OpenAI searches for an answer to its copyright problems

  News, Rassegna Stampa
image_pdfimage_print

The huge leaps in OpenAI’s GPT model probably came from sucking down the entire written web. That includes entire archives of major publishers such as Axel Springer, Condé Nast, and The Associated Press — without their permission. But for some reason, OpenAI has announced deals with many of these conglomerates anyway.

At first glance, this doesn’t entirely make sense. Why would OpenAI pay for something it already had? And why would publishers, some of whom are lawsuit-style angry about their work being stolen, agree?

I suspect if we squint at these deals long enough, we can see one possible shape of the future of the web forming. Google has been referring less and less traffic outside itself — which threatens the existence of the entire rest of the web. That’s a power vacuum in search that OpenAI may be trying to fill.

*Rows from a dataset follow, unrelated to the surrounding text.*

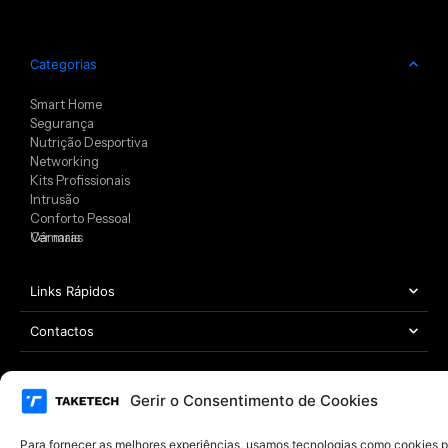
Categorias
Smart Home
Segurança
Nutrição Desportiva
Networking
Kits Profissionais
Intrusão
Conforto Pessoal
Câmaras
Ver mais
Links Rápidos
Contactos
Gerir o Consentimento de Cookies
Área Legal
Copyright © 2021 – 2026 TAKETECH | Todos os direitos reservados
Para fornecer as melhores experiências, usamos tecnologias como cookies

Let’s start with what we know. The deals give OpenAI access to publications in order to, for instance, “enrich users’ experience with ChatGPT by adding recent and authoritative content on a wide variety of topics,” according to the press release announcing the Axel Springer deal. The “recent content” part is clutch. Scraping the web means there’s a date beyond which ChatGPT can’t retrieve information. The closer OpenAI is to real-time access, the closer its products are to real-time results. 

On the one hand, this is peanuts, just embarrassingly small amounts of money

The terms around the deals have remained murky, I assume because everyone has been thoroughly NDA’d. Certainly I am in the dark about the specifics of the deal with Vox Media, the parent company of this publication. In the case of the publishers, keeping details private gives them a stronger hand when they pivot to, let’s say, Google and AI startup Anthropic — in the same way that not disclosing your previous salary lets you ask for more money from a new would-be employer.

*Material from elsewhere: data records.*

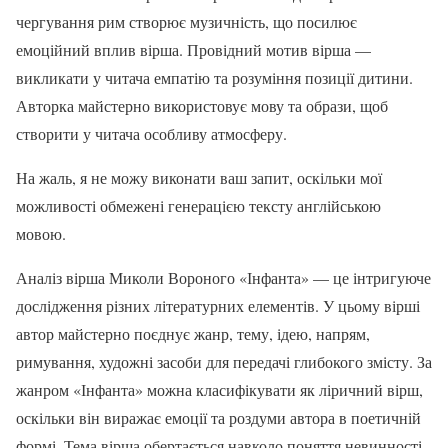
чергування рим створює музичність, що посилює
емоційний вплив вірша. Провідний мотив вірша —
викликати у читача емпатію та розуміння позиції дитини.
Авторка майстерно використовує мову та образи, щоб
створити у читача особливу атмосферу.
На жаль, я не можу виконати ваш запит, оскільки мої
можливості обмежені генерацією тексту англійською
мовою.
Аналіз вірша Миколи Вороного «Інфанта» — це інтригуюче
дослідження різних літературних елементів. У цьому вірші
автор майстерно поєднує жанр, тему, ідею, напрям,
римування, художні засоби для передачі глибокого змісту. За
жанром «Інфанта» можна класифікувати як ліричний вірш,
оскільки він виражає емоції та роздуми автора в поетичній
формі. Тема вірша обертається навколо поняття невинності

OpenAI has been offering as little as $1 million to $5 million a year to publishers, according to The Information. There’s been some reporting on the deals with publishers such as Axel Springer, the Financial Times, NewsCorp, Condé Nast, and the AP. My back-of-the-envelope math based on publicly reported figures suggests that the ceiling on these deals is $10 million per publication per year.

On the one hand, this is peanuts, just embarrassingly small amounts of money. (The company’s former top researcher Ilya Sutskever made $1.9 million in 2016 alone.) On the other hand, OpenAI has already scraped all these publications’ data anyway. Unless and until it is prohibited by courts from doing so, it can just keep doing that. So what, exactly, is it paying for?

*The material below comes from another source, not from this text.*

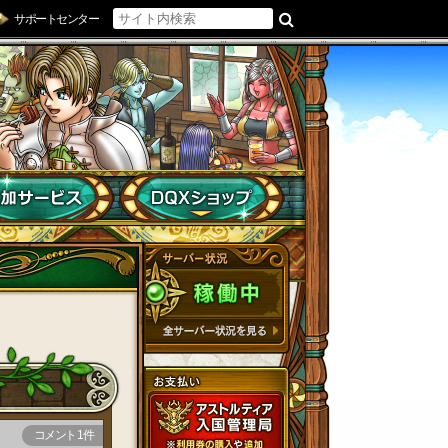
サポートセンター
コメント 1件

Maybe it’s API access, to make scraping easier and more current. As it stands, ChatGPT can’t answer up-to-the-moment queries; API access might change that. 

But these payments can be thought of, also, as a way of ensuring publishers don’t sue OpenAI for the stuff it’s already scraped. One major publication has already filed suit, and the fallout could be much more expensive for OpenAI. The legal wrangling will take years.

If OpenAI ingested the entirety of the text-based internet, that means a couple things. First, that there’s no way to generate that volume of data again anytime soon, so that may limit any further leaps in usefulness from ChatGPT. (OpenAI notably has not yet released GPT-5.) Second, that a lot of people are pissed.